[Saved data entries]
· · · · ·

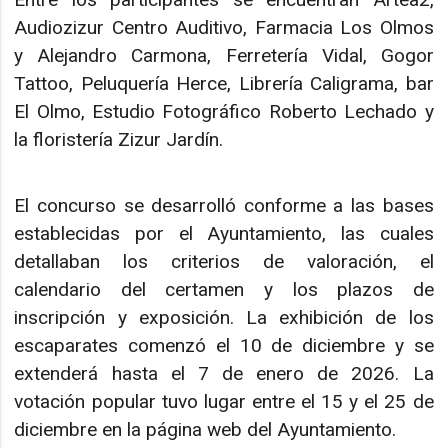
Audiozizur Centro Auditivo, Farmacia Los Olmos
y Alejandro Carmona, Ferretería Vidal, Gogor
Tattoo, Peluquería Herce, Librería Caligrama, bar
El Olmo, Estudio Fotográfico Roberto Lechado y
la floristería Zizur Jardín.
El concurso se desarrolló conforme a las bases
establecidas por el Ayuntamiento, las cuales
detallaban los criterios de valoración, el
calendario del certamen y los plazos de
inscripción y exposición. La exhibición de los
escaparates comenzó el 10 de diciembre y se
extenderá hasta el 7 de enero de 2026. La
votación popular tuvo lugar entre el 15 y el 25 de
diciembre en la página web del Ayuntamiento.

· · · · ·

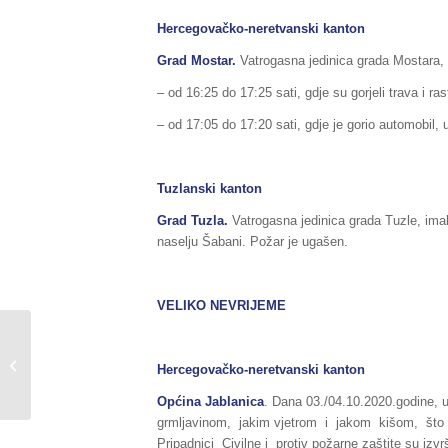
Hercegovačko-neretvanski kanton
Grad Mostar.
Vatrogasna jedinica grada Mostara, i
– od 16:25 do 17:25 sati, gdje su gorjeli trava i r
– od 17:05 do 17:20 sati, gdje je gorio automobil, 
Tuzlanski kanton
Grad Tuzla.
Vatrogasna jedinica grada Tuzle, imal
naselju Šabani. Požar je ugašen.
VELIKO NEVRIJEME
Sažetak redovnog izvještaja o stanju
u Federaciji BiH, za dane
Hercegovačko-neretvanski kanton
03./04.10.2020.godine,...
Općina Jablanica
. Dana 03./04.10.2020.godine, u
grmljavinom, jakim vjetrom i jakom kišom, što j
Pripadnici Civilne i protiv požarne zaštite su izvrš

· · · · ·

### Goal of the exercise
Retype only the stretch of lines above starting at the one with "y Alejandro Carmona, Ferretería Vidal, Gogor" and stopping at the one with "diciembre en la página web del Ayuntamiento.", exactly as written, with both kept.

### Task answer
y Alejandro Carmona, Ferretería Vidal, Gogor
Tattoo, Peluquería Herce, Librería Caligrama, bar
El Olmo, Estudio Fotográfico Roberto Lechado y
la floristería Zizur Jardín.
El concurso se desarrolló conforme a las bases
establecidas por el Ayuntamiento, las cuales
detallaban los criterios de valoración, el
calendario del certamen y los plazos de
inscripción y exposición. La exhibición de los
escaparates comenzó el 10 de diciembre y se
extenderá hasta el 7 de enero de 2026. La
votación popular tuvo lugar entre el 15 y el 25 de
diciembre en la página web del Ayuntamiento.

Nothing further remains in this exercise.